Combate à escravidão

Empresas de ônibus reclamam de regras contra aliciamento

Agência Nacional de Transportes Terrestres propõe nova resolução proibindo empresas de ônibus de transportar trabalhadores rurais que não estejam com a carteira de trabalho assinada
Por Iberê Thenório
 15/01/2007

Novas regras para o transporte interestadual de trabalhadores rurais propostas pela Agência Nacional de Transportes Terrestres (ANTT) incomodaram as empresas de ônibus que realizam esse serviço no país.

A Agência pretende exigir de todas as empresas de fretamento de ônibus que transportem apenas grupos de trabalhadores que já tenham suas carteiras de trabalho assinadas. Caso contrário, a empresa de ônibus não obterá a autorização para partir.

A proposta faz parte de um pacote de novas regras para o transporte rodoviário de passageiros sob regime de fretamento, ou seja, quando empresas de ônibus são contratadas para prestar serviços a terceiros. Para discutir as mudanças, a ANTT propôs uma audiência pública no dia 23 de janeiro.

Para a advogada da Federação das Empresas de Transporte de Passageiros por Fretamento do Estado de São Paulo (Fresp), Regina Rocha, a exigência da carteira assinada trará grande prejuízo para as empresas de ônibus, já que grande parte de sua receita vem do transporte de trabalhadores do Nordeste para São Paulo nas safras de cana.

"Quando eles [cortadores de cana] saem da sua cidade, ainda não têm vínculo de emprego garantido. São intermediários que arregimentam e alugam um ônibus para trazer as pessoas." Segundo Regina, a exigência da assinatura em carteira poderá beneficiar transportadoras que atuam ilegalmente, que fazem o transporte sem licença da ANTT. "Corre-se o risco de empresas irregulares fazerem o serviço. Há caminhos de estrada de terra para desviar dos postos de fiscalização", afirma.

Roberto Figueiredo, chefe da fiscalização rural da Delegacia Regional do Trabalho de São Paulo, explica que a intermediação que coopta os trabalhadores em seus locais origem e os levam para o serviço, muitas vezes feita por contratadores de mão-de-obra, os conhecidos "gatos", é ilegal. Não são raras as vezes que os trabalhadores são enganados sobre as reais condições de trabalho.
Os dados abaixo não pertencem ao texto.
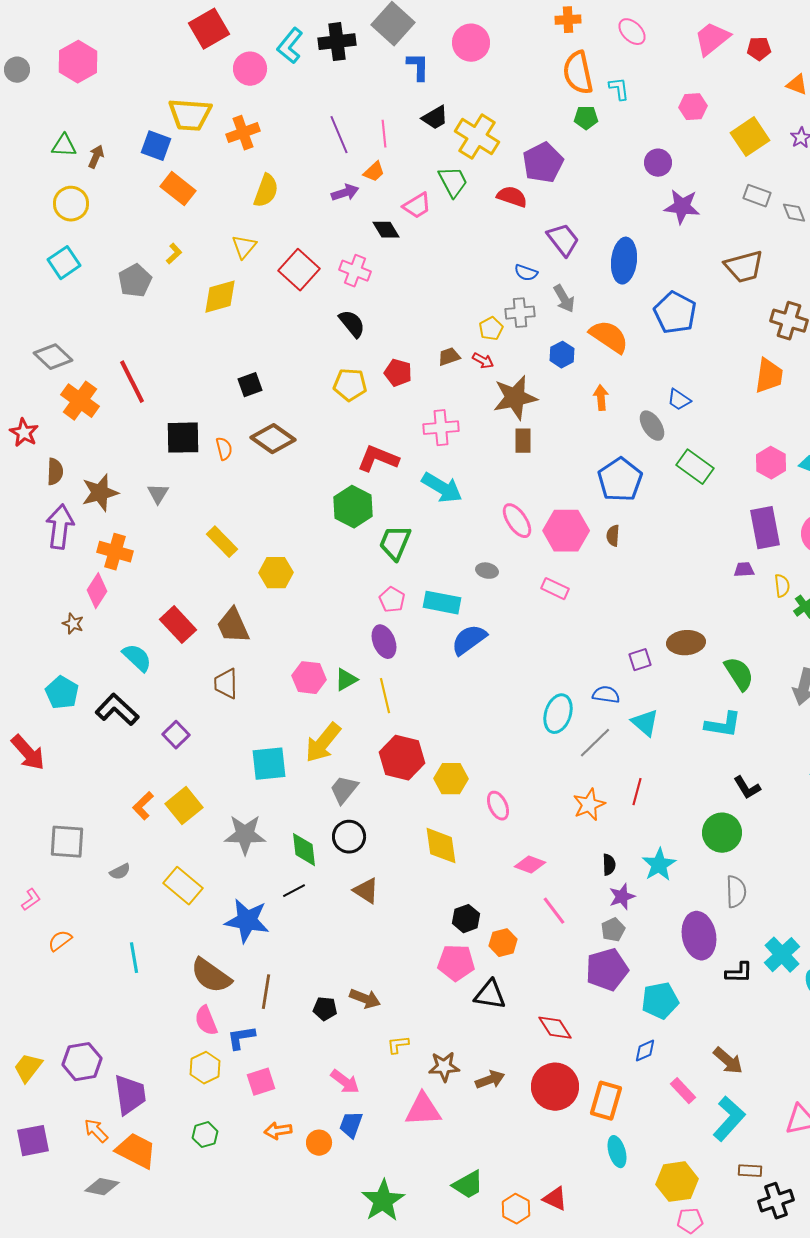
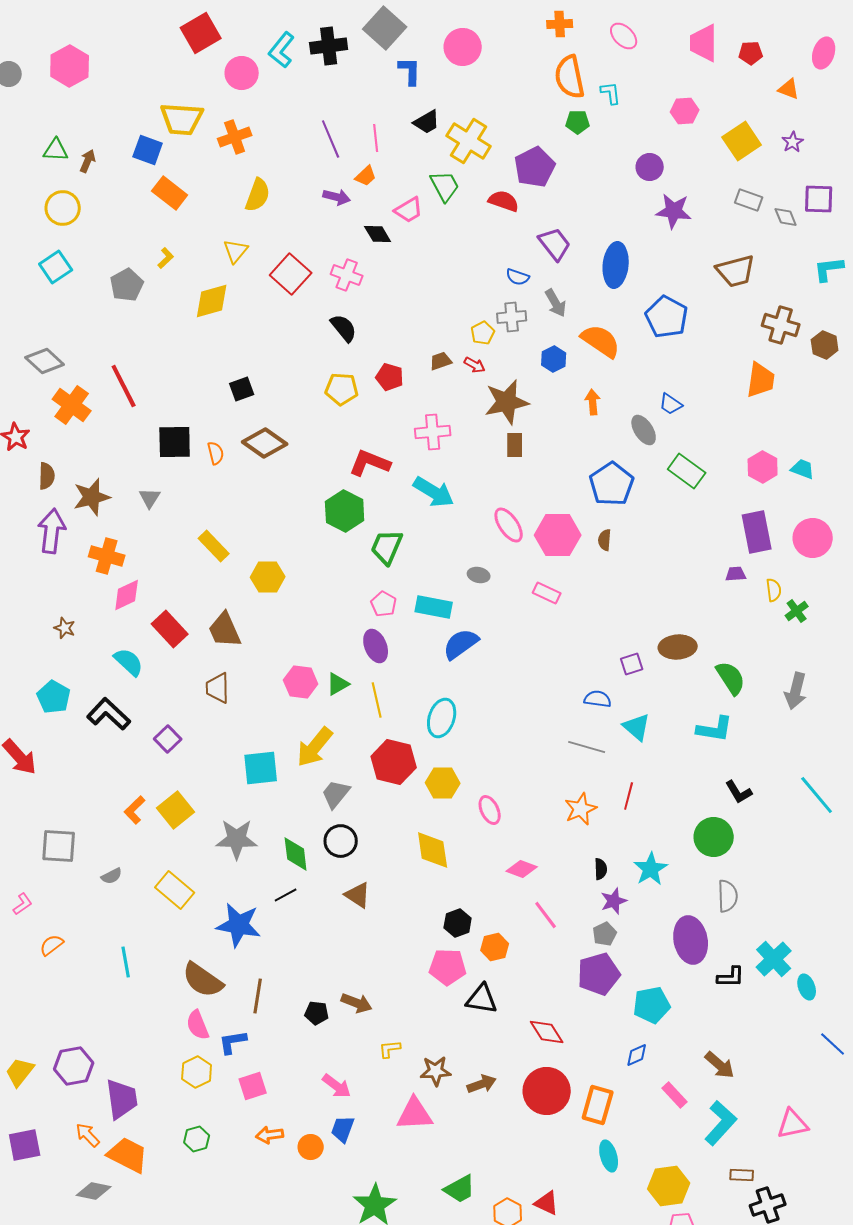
pink trapezoid: (712, 39) -> (704, 43), turned -51
purple arrow: (345, 193) -> (337, 197), turned 32
pink diamond: (97, 591) -> (127, 595), moved, turned 32
cyan ellipse: (558, 714) -> (442, 718), moved
gray line: (595, 743) -> (587, 747), turned 60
"Prometem que as pessoas vão ganhar o mundo e o fundo. Mas quando elas chegam, já estão devendo a viagem. Ficam devendo até o valor da moradia antes do trabalho começar." Esse endividamento, muitas vezes fraudulento, é uma das maneiras de impedir que a pessoa deixe o emprego – e, segundo o artigo 149 do Código Penal, uma das situações que configuram o trabalho escravo. Na opinião de Roberto, os ônibus que atuam de forma clandestina, continuarão operando dessa forma mesmo com a aplicação da norma.

Segundo a chefe da Secretaria Nacional de Inspeção do Trabalho do MTE, Ruth Vilela, a lei trabalhista deve ser cumprida, e as empresas de ônibus também devem se adequar à ela. "Para isso não tem solução. A lei determina que os trabalhadores estejam regularizados, para sabermos onde eles prestarão o serviço, evitando assim o trabalho escravo e o trabalho informal ou irregular."

Segundo a assessoria da ANTT, a nova exigência visa à proteção dos próprios transportadores, já que eles podem ser "objeto de representação do Ministério Público do Trabalho, por realizar transporte de trabalhadores escravos, como já ocorrido".

A advogada da Fresp não tem o mesmo ponto de vista, e diz que a federação se esforçará para que a ANTT não aprove essa regra. "Se a ANTT não rever a posição, vamos estudar uma medida judicial para reverter a decisão."

Garantia de direitos
Desde 1994, o MTE exige um documento chamado Certidão Liberatória para o transporte de trabalhadores rurais. Para obtê-la, o empregador deve apresentar as carteiras de trabalho de seus empregados devidamente anotadas, atestados médicos admissionais e contratos escritos, que detalhem as condições de serviço, como alojamentos e alimentação.

Além de servir como garantia de boas condições de trabalho, Figueiredo afirma que a Certidão Liberatória também é importante para que o trabalhador viaje com segurança, pois com ela qualquer acidente no percurso pode ser registrado como acidente de trabalho, e as vítimas podem receber cobertura previdenciária do INSS.

Com a mudança proposta pela ANTT, os ônibus que não portarem o documento não obterão autorização para realizar a viagem. A nova exigência permitirá que a Polícia Rodoviária Federal, além do MTE, também passe a verificar se o empregador está cumprindo a lei, pois os policiais têm poder para fiscalizar o cumprimento das normas da Agência. Caso um ônibus seja flagrado sem autorização de partida, o veículo pode ser apreendido e a empresa, multada.